**MATERIAL TO PROCESS**
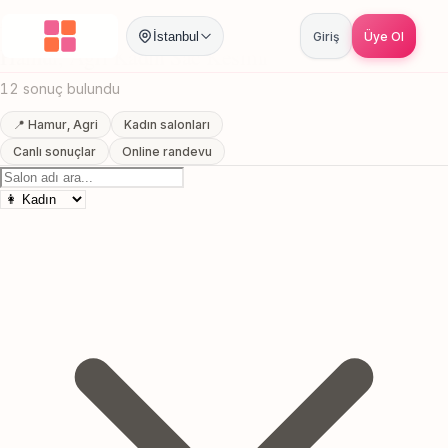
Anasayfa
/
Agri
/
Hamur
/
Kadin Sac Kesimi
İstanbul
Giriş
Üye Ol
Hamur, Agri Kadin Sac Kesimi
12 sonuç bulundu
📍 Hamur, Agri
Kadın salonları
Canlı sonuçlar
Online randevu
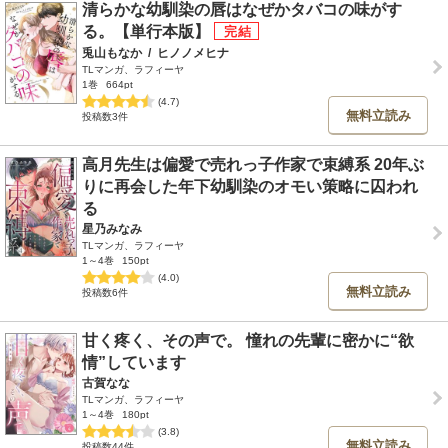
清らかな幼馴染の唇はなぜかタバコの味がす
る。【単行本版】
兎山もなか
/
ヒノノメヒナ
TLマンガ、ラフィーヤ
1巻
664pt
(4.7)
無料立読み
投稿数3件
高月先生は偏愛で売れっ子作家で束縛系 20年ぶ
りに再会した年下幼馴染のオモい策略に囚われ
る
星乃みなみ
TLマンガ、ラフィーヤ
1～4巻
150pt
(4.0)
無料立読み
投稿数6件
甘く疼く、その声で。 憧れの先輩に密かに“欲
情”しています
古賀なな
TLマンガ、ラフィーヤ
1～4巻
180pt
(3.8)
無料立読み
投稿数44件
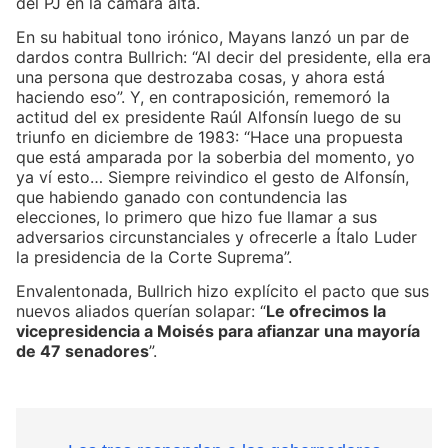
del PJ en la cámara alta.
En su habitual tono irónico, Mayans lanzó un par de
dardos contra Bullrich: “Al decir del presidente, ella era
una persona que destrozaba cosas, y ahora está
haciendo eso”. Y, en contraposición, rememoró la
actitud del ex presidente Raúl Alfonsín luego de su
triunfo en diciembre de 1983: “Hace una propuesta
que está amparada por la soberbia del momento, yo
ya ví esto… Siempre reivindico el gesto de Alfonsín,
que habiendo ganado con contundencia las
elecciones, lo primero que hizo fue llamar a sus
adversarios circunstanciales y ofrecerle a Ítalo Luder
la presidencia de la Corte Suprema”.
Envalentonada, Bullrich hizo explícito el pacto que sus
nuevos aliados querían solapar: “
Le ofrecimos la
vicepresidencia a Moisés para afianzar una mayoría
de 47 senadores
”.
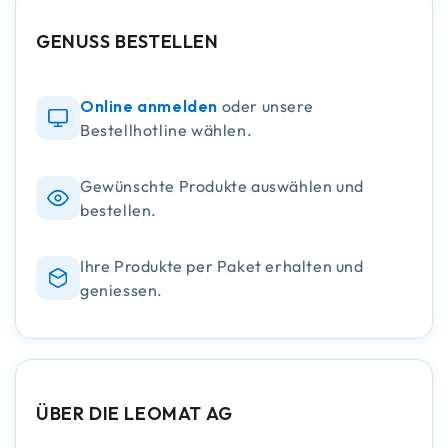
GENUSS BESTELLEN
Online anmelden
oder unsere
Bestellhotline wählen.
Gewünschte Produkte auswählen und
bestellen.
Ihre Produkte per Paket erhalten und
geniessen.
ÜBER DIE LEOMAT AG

**ASSIGNMENT**
Copy out each line of the data that includes the string "presidente".

**TASK OUTPUT**
dardos contra Bullrich: “Al decir del presidente, ella era
actitud del ex presidente Raúl Alfonsín luego de su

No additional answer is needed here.